### The problem
Would you please restate the data exactly as it stands, apart from the pictures?

(Extracted page text data)
|---|
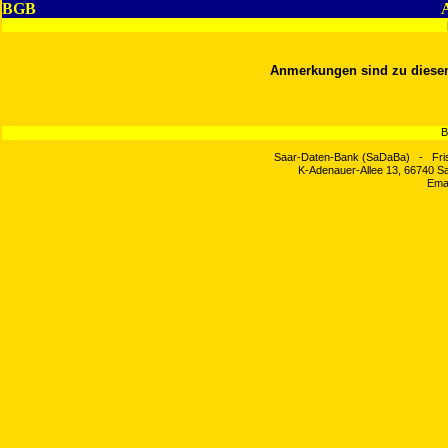
BGB
Anmerkungen sind zu diesem 
B
Saar-Daten-Bank (SaDaBa) - Fri
K-Adenauer-Allee 13, 66740 Sa
Ema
|---|
### Your solution
BGB
Anmerkungen sind zu diesem 
B
Saar-Daten-Bank (SaDaBa) - Fri
K-Adenauer-Allee 13, 66740 Sa
Ema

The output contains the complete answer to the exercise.